Inspiration
We built an AI video pipeline that generates continuity-preserving scene sequences and scores each scene with a five-expert review panel (Director / DP / Colorist / Continuity / Editor). It worked — but once a project grew past a few dozen cuts, a real problem emerged: the scores scattered across JSON files with zero observability. When average quality dropped, nobody could answer the only question that mattered — which scene regressed, and why? Continuity was judged subjectively, with nothing objective to check it against.
That is precisely the problem Arize Phoenix exists to solve for LLM systems. Our evaluation pipeline is an LLM evaluation pipeline — five LLM judges scoring an artifact across iterations. The mapping wasn't a stretch; it was the missing half of the system.
What it does
The agent turns scattered evaluations into an observable, diagnosable loop:
- Ingest — every scene evaluation is logged to Phoenix as an OpenInference trace: one CHAIN span per scene, five LLM child spans (one per expert), plus per-expert score annotations. Crucially, continuity is also measured, not just judged — deterministic metrics (subject_consistency via dHash, palette_stability via RGB histogram) are logged on the same span as a separate CODE annotation.
- Diagnose — QualityAnalyst (Gemini, via Google ADK) connects to Phoenix through the @arizeai/phoenix-mcp server and autonomously calls MCP tools (list-projects, list-traces, get-spans, get-span-annotations) to find regression patterns — e.g. "scene 03 stalls at 6/10 on character_consistency across 3 iterations." It then cross-checks the subjective expert scores against the deterministic continuity metrics on the same span: measured drift confirms a real defect; a gap flags judging variance instead.
- Prioritize — the agent proposes which scene to fix first and what to change.
It doesn't just chat — it calls partner MCP tools and reasons over real trace data.
How we built it
- Google ADK (google-adk 2.1.0) is the agent framework. McpToolset + StdioConnectionParams attach the Phoenix MCP server as a live toolset — verified to load 27 real MCP tools over a genuine stdio handshake (not lazy stubs).
- Gemini is the agent's reasoning backbone (free AI Studio GenAI tier — no Vertex billing).
- Arize Phoenix (self-hosted, free) is the observability layer. phoenix_ingest.py writes evaluations as OpenInference spans + annotations over OTLP.
- OpenInference semantic conventions give the spans their CHAIN / LLM / CODE structure so Phoenix renders them as proper expert panels.
- A deterministic continuity_metrics.py (dHash + RGB histogram, zero external deps) provides the objective ground-truth the agent cross-checks against.

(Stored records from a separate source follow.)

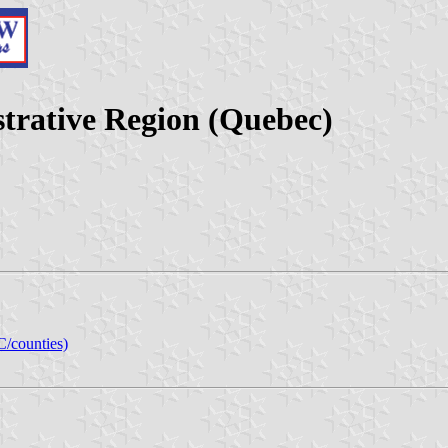
trative Region (Quebec)
C/counties)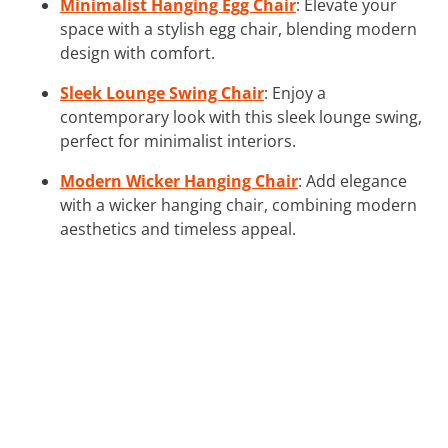
Minimalist Hanging Egg Chair
: Elevate your
space with a stylish egg chair, blending modern
design with comfort.
Sleek Lounge Swing Chair
: Enjoy a
contemporary look with this sleek lounge swing,
perfect for minimalist interiors.
Modern Wicker Hanging Chair
: Add elegance
with a wicker hanging chair, combining modern
aesthetics and timeless appeal.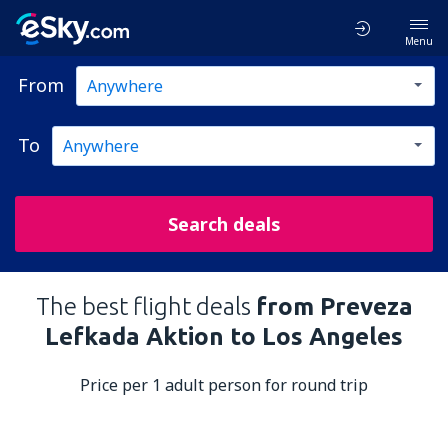
Menu
From
To
Search deals
The best flight deals
from Preveza
Lefkada Aktion to Los Angeles
Price per 1 adult person for round trip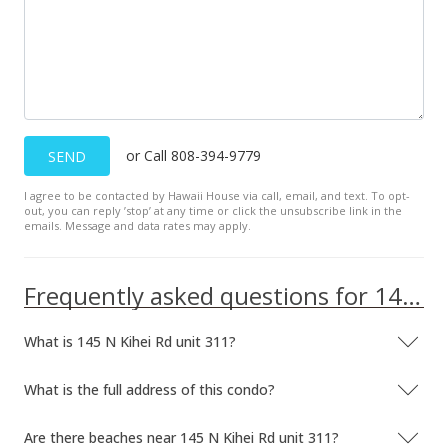
or Call 808-394-9779
SEND
I agree to be contacted by Hawaii House via call, email, and text. To opt-
out, you can reply ’stop’ at any time or click the unsubscribe link in the
emails. Message and data rates may apply.
Frequently asked questions for 145 N Kihei Rd unit 311
What is 145 N Kihei Rd unit 311?
What is the full address of this condo?
Are there beaches near 145 N Kihei Rd unit 311?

We isolated two virtualenvs because Phoenix pulls a newer OpenTelemetry than ADK allows — the two connect over MCP/stdio, so they never need to share a process.
Challenges we ran into
- OpenTelemetry version conflict — arize-phoenix bumps opentelemetry past what google-adk pins. Solved by splitting into two venvs joined over MCP rather than forcing one environment.
- ADK 2.x API drift — the current API is McpToolset (not the deprecated MCPToolset) with StdioConnectionParams(server_params=...); older docs were wrong. We confirmed against the live package.

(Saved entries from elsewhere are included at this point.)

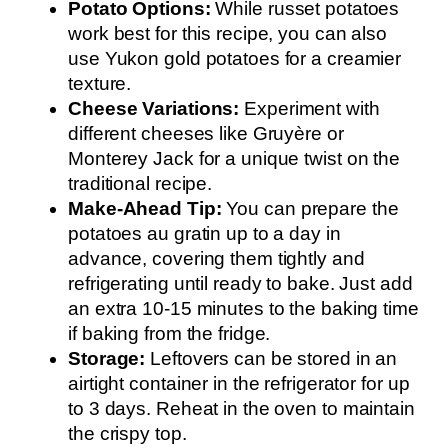
Potato Options:
While russet potatoes
work best for this recipe, you can also
use Yukon gold potatoes for a creamier
texture.
Cheese Variations:
Experiment with
different cheeses like Gruyère or
Monterey Jack for a unique twist on the
traditional recipe.
Make-Ahead Tip:
You can prepare the
potatoes au gratin up to a day in
advance, covering them tightly and
refrigerating until ready to bake. Just add
an extra 10-15 minutes to the baking time
if baking from the fridge.
Storage:
Leftovers can be stored in an
airtight container in the refrigerator for up
to 3 days. Reheat in the oven to maintain
the crispy top.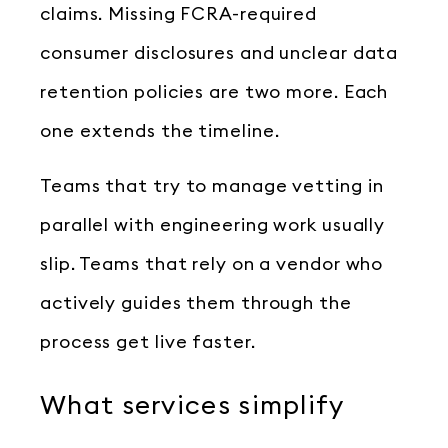
claims. Missing FCRA-required
consumer disclosures and unclear data
retention policies are two more. Each
one extends the timeline.
Teams that try to manage vetting in
parallel with engineering work usually
slip. Teams that rely on a vendor who
actively guides them through the
process get live faster.
What services simplify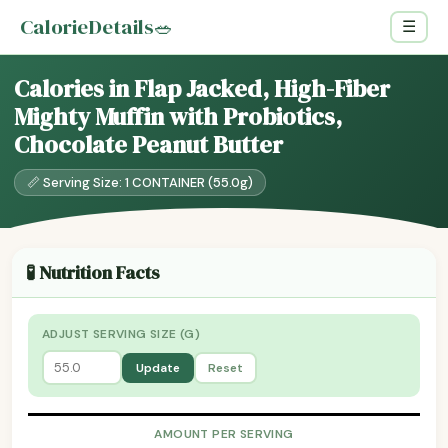
CalorieDetails
🥗
☰
Calories in Flap Jacked, High-Fiber
Mighty Muffin with Probiotics,
Chocolate Peanut Butter
📏 Serving Size: 1 CONTAINER (55.0g)
🧪 Nutrition Facts
ADJUST SERVING SIZE (G)
Update
Reset
AMOUNT PER SERVING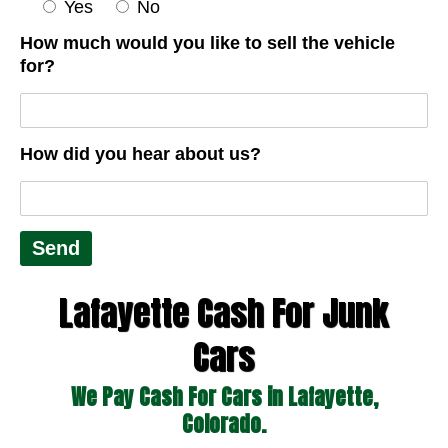
Yes
No
How much would you like to sell the vehicle
for?
How did you hear about us?
Lafayette Cash For Junk
Cars
We Pay Cash For Cars in Lafayette,
Colorado.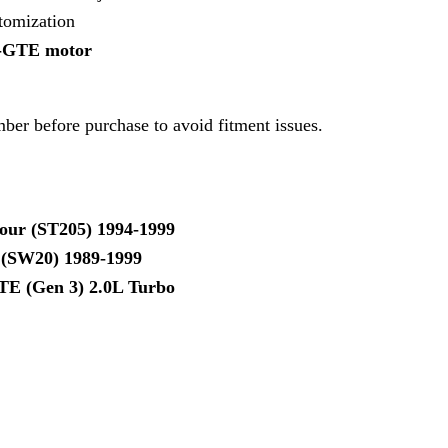
atomization
S-GTE motor
ber before purchase to avoid fitment issues.
our (ST205) 1994-1999
(SW20) 1989-1999
TE (Gen 3) 2.0L Turbo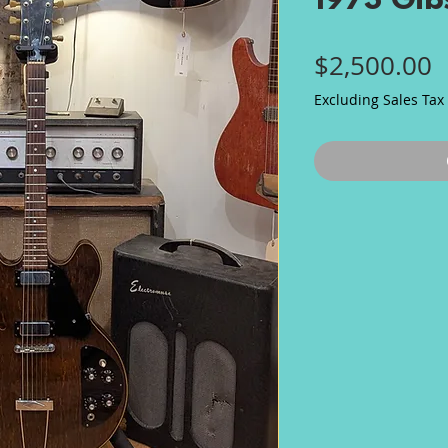
1973 Gib
P
$2,500.00
Excluding Sales Tax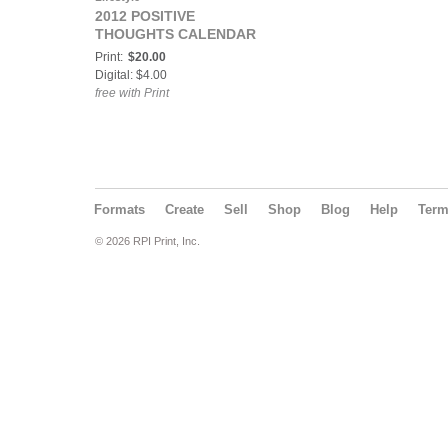
2012 POSITIVE
THOUGHTS CALENDAR
Print:
$20.00
Digital: $4.00
free with Print
Formats
Create
Sell
Shop
Blog
Help
Ter
© 2026 RPI Print, Inc.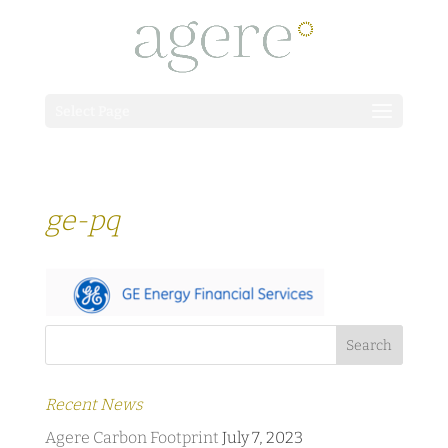
Select Page
ge-pq
Recent News
Agere Carbon Footprint
July 7, 2023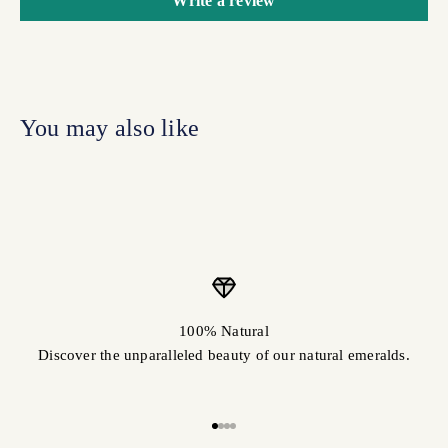
Write a review
100% Natural
Discover the unparalleled beauty of our natural emeralds.
Go to item 1
Go to item 2
Go to item 3
Go to item 4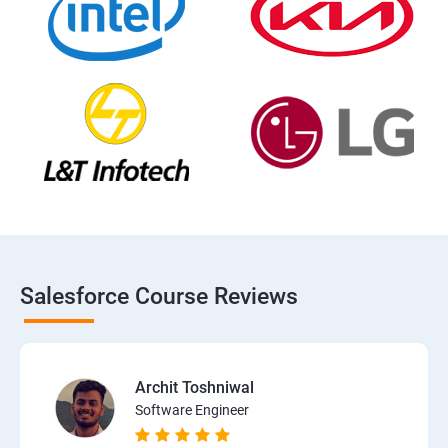
Salesforce Course Reviews
Archit Toshniwal
Software Engineer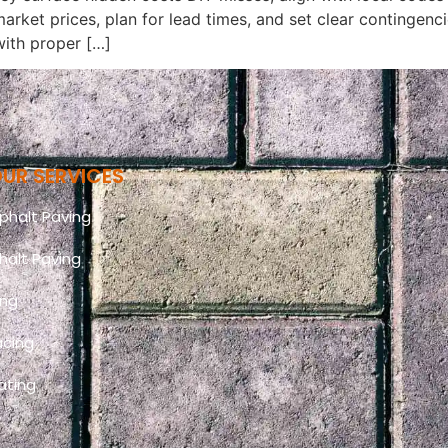
t market prices, plan for lead times, and set clear continge
with proper […]
UR SERVICES
halt Paving
halt Paving
ing
acing
ating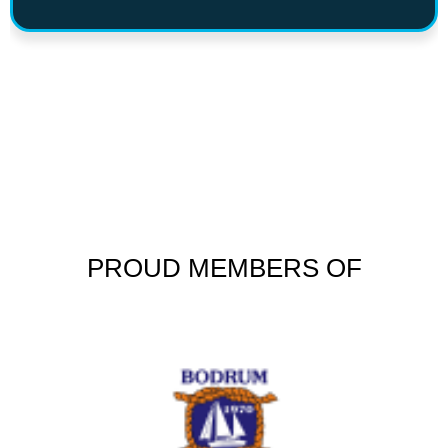
PROUD MEMBERS OF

- Making continuity objective — "the character looks different" is a vibe until you measure it. We added dHash subject consistency + RGB-histogram palette stability so the agent has something real to cross-check expert opinion against.
- Mapping a film-review panel onto observability primitives — getting scene → trace, expert → span, score → annotation to feel native in the Phoenix UI took iterating on the span schema.
Accomplishments that we're proud of
- End-to-end works on real data: 27 traces / 162 spans ingested, with expert_score aggregating to μ 8.71 in the Phoenix Stats panel — the per-scene, per-iteration expert structure renders exactly as designed.
- The agent makes unprompted MCP tool calls — list-projects → list-traces — then correctly diagnoses a stalled scene without being told where to look.
- Continuity is measured, not guessed — a CODE annotation sits beside the five expert opinions, turning subjective review into something verifiable.
- Fully free to run — Phoenix self-hosts, Gemini uses the free tier; git clone + one script reproduces the whole stack.
What we learned
Observability isn't a dashboard you bolt on at the end — it's what makes an evaluation loop closeable. Once every score is a queryable span, an agent can do the triage a human can't at scale. And the most valuable signal isn't the LLM judges alone — it's a cheap deterministic metric sitting next to them so the agent can tell a real regression from judging noise.
What's next for AI Video Quality Agent
- Promote ingest to a continuous loop so the agent monitors live pipeline runs, not batch snapshots.
- Use Phoenix Experiments to A/B storyboard-prompt revisions and let the agent pick winners.
- Close the loop: feed the agent's fix recommendations back into the storyboard compiler for automatic re-rendering.
- Multi-project fleet view across many video series.